## Directions for this task
Each record, word for word and stripped of pictures, is what the answer should contain.

----- Recorded information -----

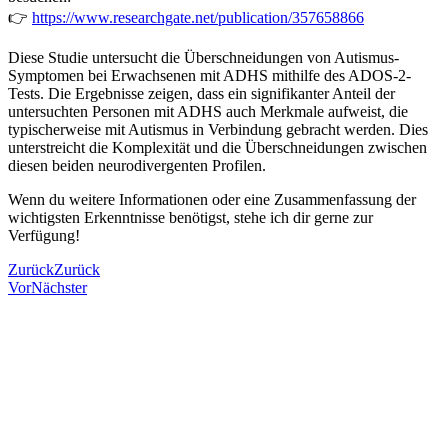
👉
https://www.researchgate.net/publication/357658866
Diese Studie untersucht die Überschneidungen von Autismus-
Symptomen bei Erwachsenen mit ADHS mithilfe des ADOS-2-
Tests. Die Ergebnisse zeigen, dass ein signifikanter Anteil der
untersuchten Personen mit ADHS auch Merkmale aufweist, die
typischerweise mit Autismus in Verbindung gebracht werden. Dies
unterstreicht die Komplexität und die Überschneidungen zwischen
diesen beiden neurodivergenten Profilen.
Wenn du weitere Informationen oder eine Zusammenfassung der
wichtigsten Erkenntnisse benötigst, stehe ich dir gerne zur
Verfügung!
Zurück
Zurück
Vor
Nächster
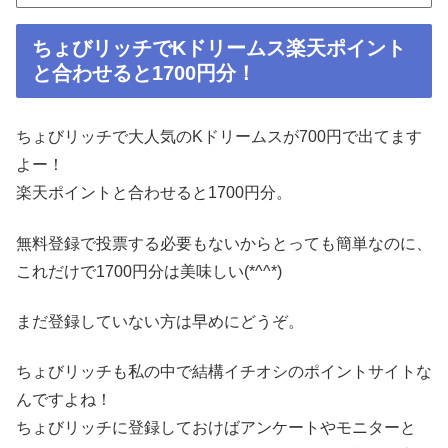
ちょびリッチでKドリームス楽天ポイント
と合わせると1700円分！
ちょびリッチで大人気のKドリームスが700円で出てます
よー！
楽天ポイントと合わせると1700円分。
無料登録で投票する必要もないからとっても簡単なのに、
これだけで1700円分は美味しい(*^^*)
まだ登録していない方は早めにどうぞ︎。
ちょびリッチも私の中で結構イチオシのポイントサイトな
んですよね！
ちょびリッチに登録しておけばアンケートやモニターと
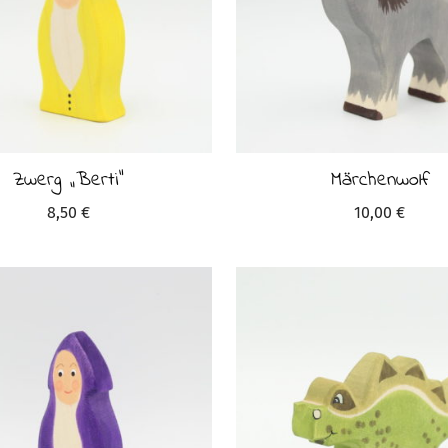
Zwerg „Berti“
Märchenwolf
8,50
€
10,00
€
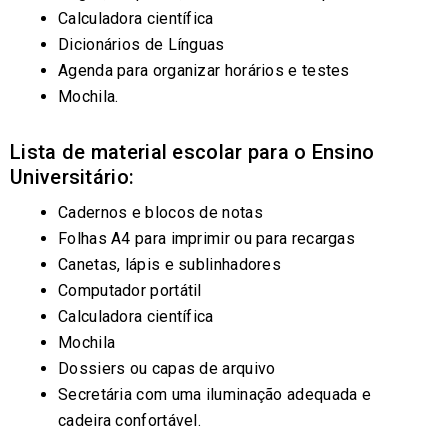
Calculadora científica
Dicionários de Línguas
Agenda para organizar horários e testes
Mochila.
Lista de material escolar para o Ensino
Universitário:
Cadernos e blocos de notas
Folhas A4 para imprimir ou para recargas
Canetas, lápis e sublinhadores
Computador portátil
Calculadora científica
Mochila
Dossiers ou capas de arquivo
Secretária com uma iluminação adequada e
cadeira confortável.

-----

## Task solution
👉
https://www.researchgate.net/publication/357658866
Diese Studie untersucht die Überschneidungen von Autismus-
Symptomen bei Erwachsenen mit ADHS mithilfe des ADOS-2-
Tests. Die Ergebnisse zeigen, dass ein signifikanter Anteil der
untersuchten Personen mit ADHS auch Merkmale aufweist, die
typischerweise mit Autismus in Verbindung gebracht werden. Dies
unterstreicht die Komplexität und die Überschneidungen zwischen
diesen beiden neurodivergenten Profilen.
Wenn du weitere Informationen oder eine Zusammenfassung der
wichtigsten Erkenntnisse benötigst, stehe ich dir gerne zur
Verfügung!
Zurück
Zurück
Vor
Nächster
ちょびリッチでKドリームス楽天ポイント
と合わせると1700円分！
ちょびリッチで大人気のKドリームスが700円で出てます
よー！
楽天ポイントと合わせると1700円分。
無料登録で投票する必要もないからとっても簡単なのに、
これだけで1700円分は美味しい(*^^*)
まだ登録していない方は早めにどうぞ︎。
ちょびリッチも私の中で結構イチオシのポイントサイトな
んですよね！
ちょびリッチに登録しておけばアンケートやモニターと
Zwerg „Berti“
Märchenwolf
8,50
€
10,00
€
Calculadora científica
Dicionários de Línguas
Agenda para organizar horários e testes
Mochila.
Lista de material escolar para o Ensino
Universitário:
Cadernos e blocos de notas
Folhas A4 para imprimir ou para recargas
Canetas, lápis e sublinhadores
Computador portátil
Calculadora científica
Mochila
Dossiers ou capas de arquivo
Secretária com uma iluminação adequada e
cadeira confortável.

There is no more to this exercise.